I would like the lines below, from the one with "Liverpool recibe a" through the one with "وسيلةً ذكيةً لتحسين أداء الآلات.", copied exactly and without any pictures.

:: Records for processing ::
□ □ □

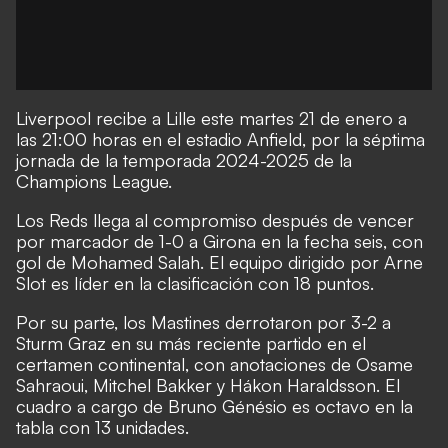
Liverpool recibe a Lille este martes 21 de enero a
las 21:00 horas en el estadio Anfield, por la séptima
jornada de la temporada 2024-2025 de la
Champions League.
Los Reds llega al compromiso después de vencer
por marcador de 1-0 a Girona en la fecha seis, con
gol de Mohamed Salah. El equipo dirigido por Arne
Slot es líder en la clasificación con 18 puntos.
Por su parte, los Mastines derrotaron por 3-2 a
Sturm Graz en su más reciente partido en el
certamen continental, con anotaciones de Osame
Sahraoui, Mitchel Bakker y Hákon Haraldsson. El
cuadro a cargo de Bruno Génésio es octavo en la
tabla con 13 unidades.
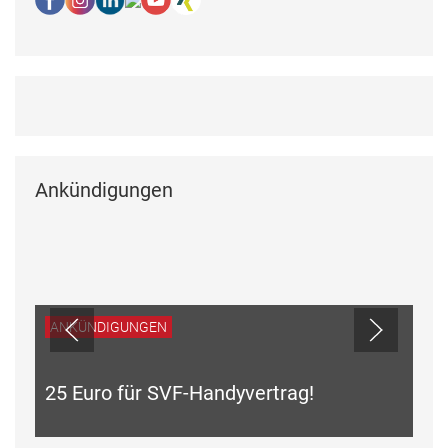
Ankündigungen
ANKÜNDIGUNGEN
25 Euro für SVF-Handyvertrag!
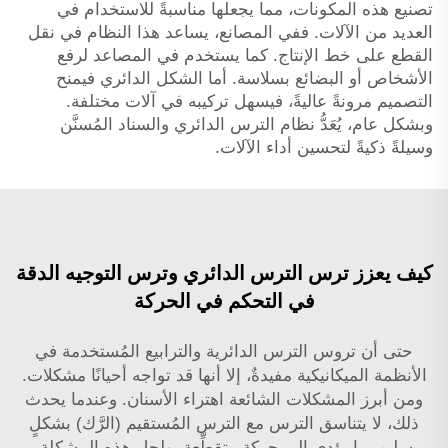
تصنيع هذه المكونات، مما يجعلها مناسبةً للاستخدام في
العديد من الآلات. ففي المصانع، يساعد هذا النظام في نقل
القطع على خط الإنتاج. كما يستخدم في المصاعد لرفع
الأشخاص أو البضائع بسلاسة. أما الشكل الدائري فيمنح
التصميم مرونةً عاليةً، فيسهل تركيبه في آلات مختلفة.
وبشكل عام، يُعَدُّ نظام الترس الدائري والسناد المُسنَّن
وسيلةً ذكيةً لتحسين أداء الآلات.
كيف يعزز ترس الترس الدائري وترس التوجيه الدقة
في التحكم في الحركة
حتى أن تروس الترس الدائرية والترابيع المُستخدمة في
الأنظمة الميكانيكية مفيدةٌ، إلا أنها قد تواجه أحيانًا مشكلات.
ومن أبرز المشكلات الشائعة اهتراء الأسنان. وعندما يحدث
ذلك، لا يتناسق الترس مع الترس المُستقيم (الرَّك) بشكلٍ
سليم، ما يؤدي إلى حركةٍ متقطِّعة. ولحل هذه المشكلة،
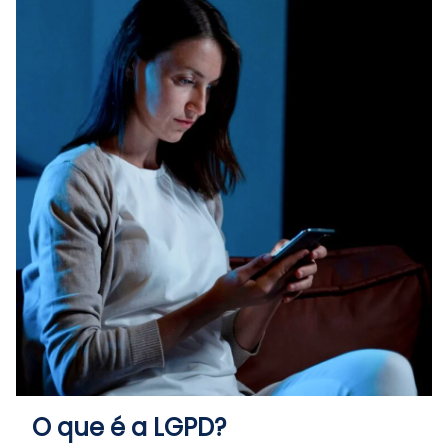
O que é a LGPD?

□ □ □

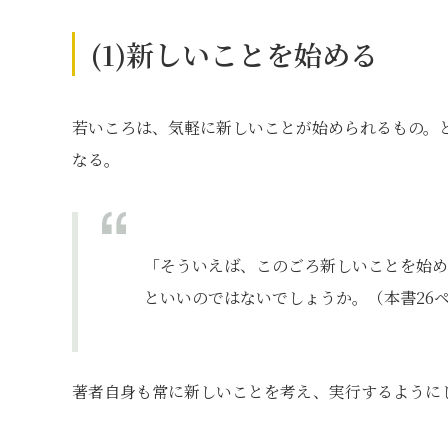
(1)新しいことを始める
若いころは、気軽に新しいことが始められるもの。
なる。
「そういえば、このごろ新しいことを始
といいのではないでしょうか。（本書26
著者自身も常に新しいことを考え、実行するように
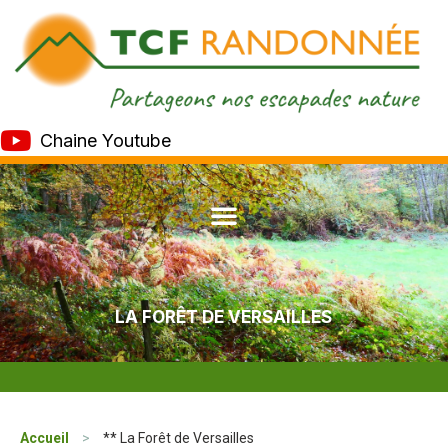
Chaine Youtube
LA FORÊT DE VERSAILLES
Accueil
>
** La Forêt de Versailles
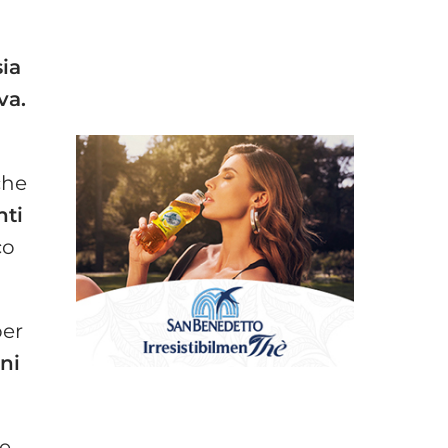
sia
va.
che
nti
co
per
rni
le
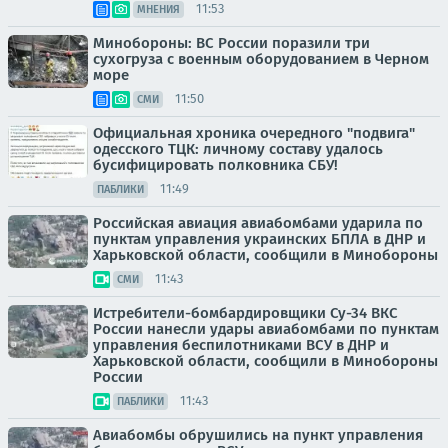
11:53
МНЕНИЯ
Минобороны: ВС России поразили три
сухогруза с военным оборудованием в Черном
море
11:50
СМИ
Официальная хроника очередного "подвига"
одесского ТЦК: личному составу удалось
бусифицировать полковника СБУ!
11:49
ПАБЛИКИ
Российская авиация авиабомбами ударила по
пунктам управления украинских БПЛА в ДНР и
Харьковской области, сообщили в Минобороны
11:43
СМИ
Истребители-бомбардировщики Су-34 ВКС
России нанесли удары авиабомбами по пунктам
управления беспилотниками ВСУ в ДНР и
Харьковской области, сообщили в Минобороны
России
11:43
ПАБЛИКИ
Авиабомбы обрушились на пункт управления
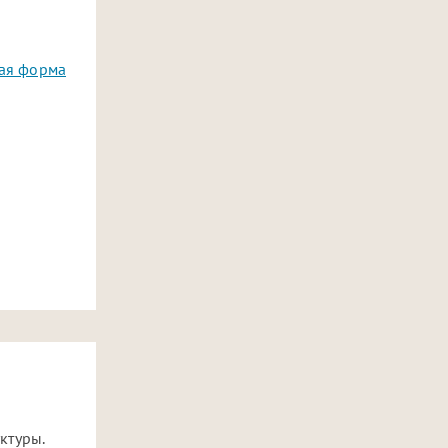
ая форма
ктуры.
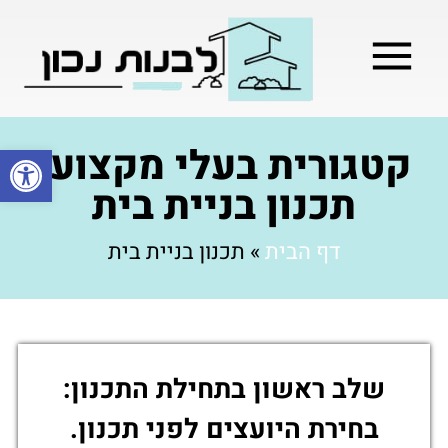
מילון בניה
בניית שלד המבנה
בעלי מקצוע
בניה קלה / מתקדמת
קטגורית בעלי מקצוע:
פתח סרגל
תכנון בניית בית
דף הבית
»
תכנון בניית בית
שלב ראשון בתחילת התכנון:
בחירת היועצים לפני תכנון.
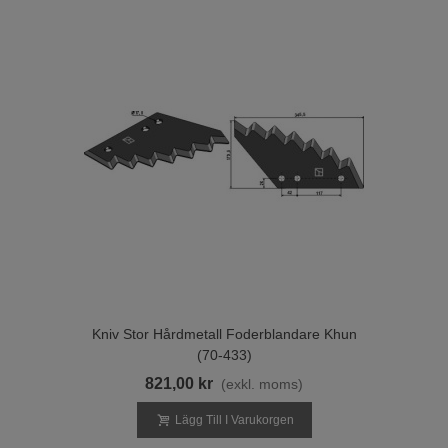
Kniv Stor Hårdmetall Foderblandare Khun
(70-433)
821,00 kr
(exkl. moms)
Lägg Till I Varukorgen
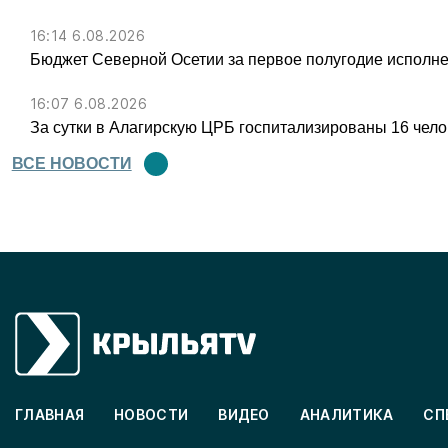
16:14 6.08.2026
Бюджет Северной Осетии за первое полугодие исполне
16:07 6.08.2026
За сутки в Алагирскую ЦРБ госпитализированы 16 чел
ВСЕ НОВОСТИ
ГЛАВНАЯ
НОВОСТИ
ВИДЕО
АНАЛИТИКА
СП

□ □ □

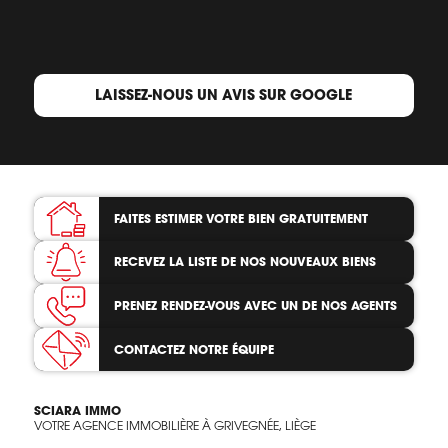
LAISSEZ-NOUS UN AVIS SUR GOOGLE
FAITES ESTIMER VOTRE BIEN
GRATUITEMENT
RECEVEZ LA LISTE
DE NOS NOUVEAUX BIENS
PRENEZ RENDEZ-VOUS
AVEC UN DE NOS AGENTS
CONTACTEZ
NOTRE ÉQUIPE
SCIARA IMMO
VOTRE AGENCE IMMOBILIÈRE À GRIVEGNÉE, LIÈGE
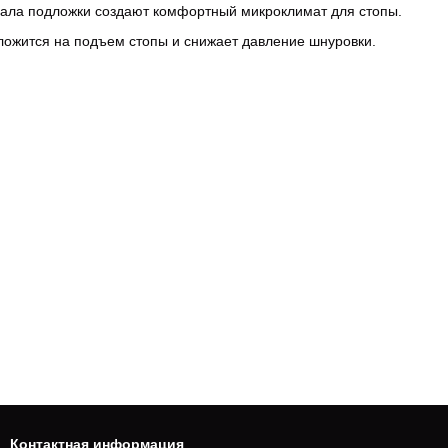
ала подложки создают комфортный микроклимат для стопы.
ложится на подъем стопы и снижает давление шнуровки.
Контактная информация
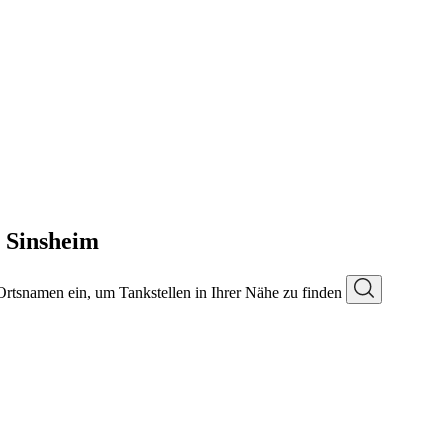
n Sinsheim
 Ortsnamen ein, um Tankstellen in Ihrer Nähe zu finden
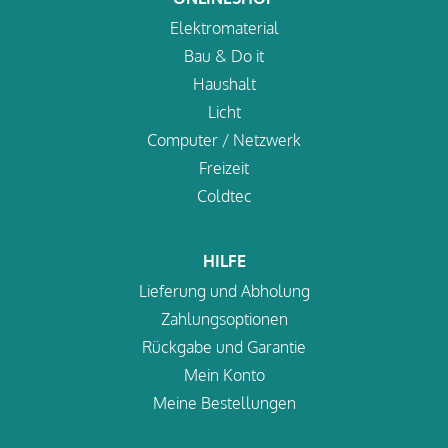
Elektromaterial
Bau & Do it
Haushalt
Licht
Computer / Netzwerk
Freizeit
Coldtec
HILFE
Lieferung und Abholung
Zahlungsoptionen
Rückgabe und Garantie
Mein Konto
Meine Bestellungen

□ □ □

:: Expected answer ::
Liverpool recibe a Lille este martes 21 de enero a
las 21:00 horas en el estadio Anfield, por la séptima
jornada de la temporada 2024-2025 de la
Champions League.
Los Reds llega al compromiso después de vencer
por marcador de 1-0 a Girona en la fecha seis, con
gol de Mohamed Salah. El equipo dirigido por Arne
Slot es líder en la clasificación con 18 puntos.
Por su parte, los Mastines derrotaron por 3-2 a
Sturm Graz en su más reciente partido en el
certamen continental, con anotaciones de Osame
Sahraoui, Mitchel Bakker y Hákon Haraldsson. El
cuadro a cargo de Bruno Génésio es octavo en la
tabla con 13 unidades.
Ankündigungen
ANKÜNDIGUNGEN
25 Euro für SVF-Handyvertrag!
تصنيع هذه المكونات، مما يجعلها مناسبةً للاستخدام في
العديد من الآلات. ففي المصانع، يساعد هذا النظام في نقل
القطع على خط الإنتاج. كما يستخدم في المصاعد لرفع
الأشخاص أو البضائع بسلاسة. أما الشكل الدائري فيمنح
التصميم مرونةً عاليةً، فيسهل تركيبه في آلات مختلفة.
وبشكل عام، يُعَدُّ نظام الترس الدائري والسناد المُسنَّن
وسيلةً ذكيةً لتحسين أداء الآلات.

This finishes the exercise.